The manufacturers at the origin of most active lifestyle products can’t get a break. Issues from the first half of 2023, notably the overhang of retail inventories and the subsequent de-stocking of those SKUs, gave way in 2024 to concerns over a weakening economy and a slow economic recovery in China. It doesn’t help when your factory in New Mexico also needs help getting started.

“During the first half of 2024, global manufacturers and trading companies faced the challenge of a weaker-than-expected economic recovery, with sales generally under considerable pressure,” Mainland Headwear Holdings Limited (Group) wrote in its 2024 First Half (H1) Interim report. “Amid a relatively sluggish macro environment, the Group leveraged its superior production technologies to stabilize its existing manufacturing and trading businesses while making timely acquisitions and improving plant operations to facilitate the Group’s sustainable development.”

The Group reported that consolidated revenue declined 11.9 percent to HK$687.1 million in the first half, on top of a 17.2 percent decline in the first half of 2023 (HK$780.3 million).

Gross profit fell 19.9 percent in the H1 period to HK$219.5 million, double the decline in the year-ago first-half period. Gross margin decreased by 320 basis points to 31.9 percent of sales after increasing 290 basis points to 35.1 percent in H1 2023.

Profit attributable to shareholders fell 45.8 percent to HK$35.3 million in the first half, further degrading the company’s bottom line from the 23.0 percent decrease experienced in H1 last year when Mainland posted HK$65.1 million in profit.

Manufacturing Business
First-half revenue from the company’s Manufacturing business slid 5.0 percent to HK$445.8 million, accounting for approximately 64.9 percent of the Group’s total revenue. The decline was principally due to weak retail consumer confidence in Europe and the U.S. and slow sales as customers continued to reduce the large inventories they had amassed previously.

For the Group’s factories, production and sales volume at its Bangladesh factory fell year-on-year as two major traditional festivals concentrated in the first half of the year, raising the number of days off for employees during the H1 period.

To capitalize on its production advantages, the Bangladesh factory started to produce accessories such as wallets and belts for the trading business during the period. It also bolstered automation of production, reduced manpower, improved operational processes and enhanced production efficiency, which alleviated the pressure on labor costs caused by the drastic rise in minimum wage in the country, as well as maintained a higher gross profit margin level.

For its Shenzhen factory, combining a lower volume of orders and an existing overhead and expenses led to an increase in average costs.

“The factory in Mexico remains at an early production stage, and the newly recruited local staff are grappling with workflow. With production yet to run smoothly, this has translated into high operating costs, resulting in an operating loss for the [H1] period,” the company noted in its report. “The Mexico factory will require a longer period of time to expand to the expected level.”

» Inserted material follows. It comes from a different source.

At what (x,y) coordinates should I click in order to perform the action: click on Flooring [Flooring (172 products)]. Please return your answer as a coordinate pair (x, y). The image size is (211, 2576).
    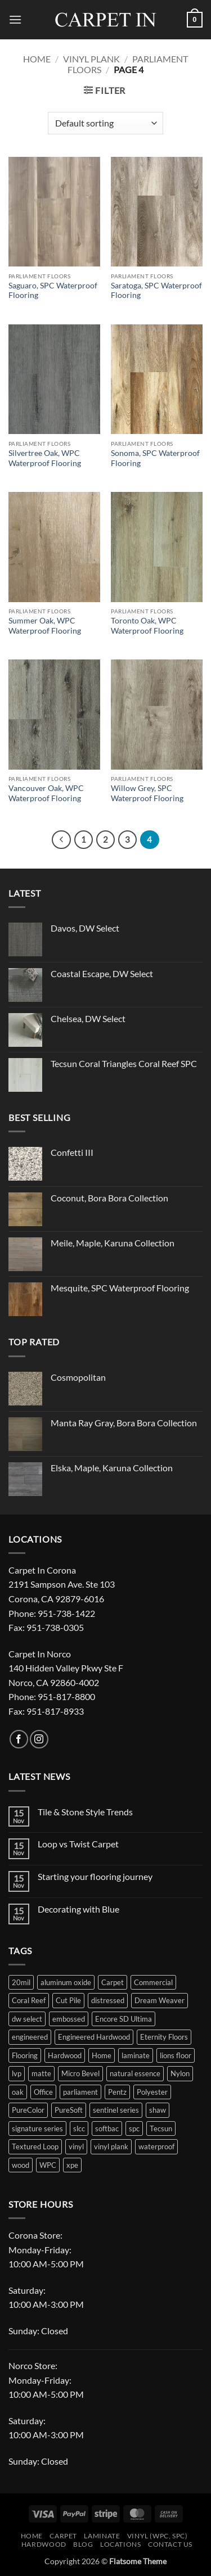
    Looking at the image, I should click on (25, 2055).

The segment’s operating profit amounted to HK$93.2 million, a 27.8 percent decline from HK$129.1 million in the H1 period last year.

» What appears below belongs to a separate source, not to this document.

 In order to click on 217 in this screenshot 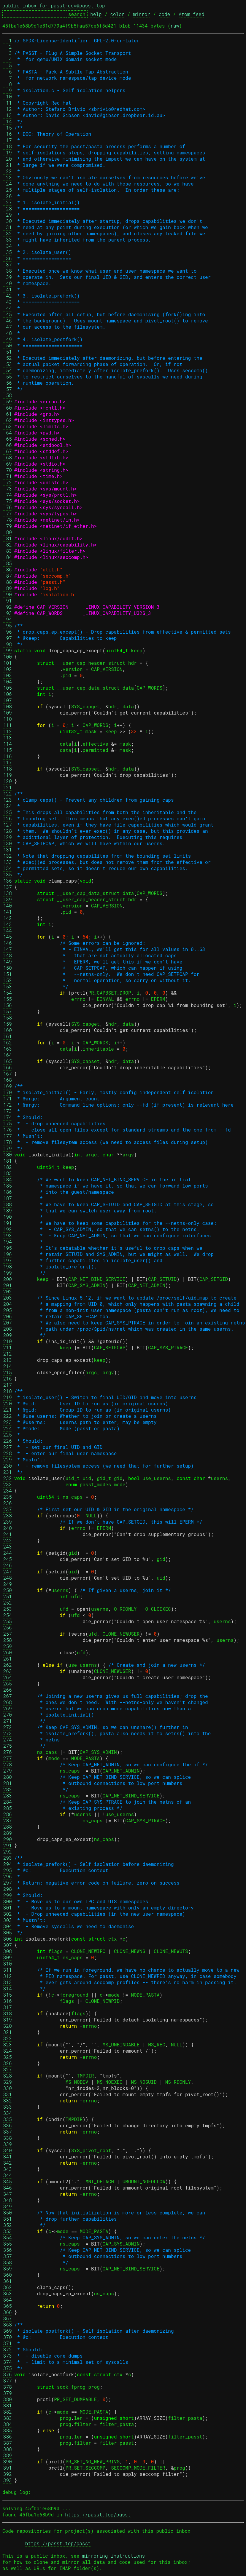, I will do `click(7, 1385)`.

As at 30 June 2024, the Bangladesh and Shenzhen factories had approximately 7,200 and 200 employees, respectively. The Mexican plant had approximately 400 employees.

Trading Business
The company’s Trading business was also affected by the weak retail market during the H1 period and achieved lower year-on-year sales, with revenues declining by 22.4 percent to HK$241.3 million, accounting for 35.1 percent of the Group’s total revenue in the half.

In the first half, the Group said the Trading segment actively promoted budget management, streamlined structure and reduced workforce, which resulted in an increase in gross profit margin by 230 basis points year-on-year. However, as distribution costs remained high, the segment reportedly recorded an operating loss of HK$37.7 million, compared to an operating loss of HK$28.0 million in the 2023 H1 period.

To expand market coverage and enrich its product portfolio, the Group acquired a property in Missouri for warehousing during the period. It also acquired a 55 percent interest in a Dutch design company to support subsidiaries engaged in trading and distribution in the UK, help explore the European and other overseas markets and drive greater synergies.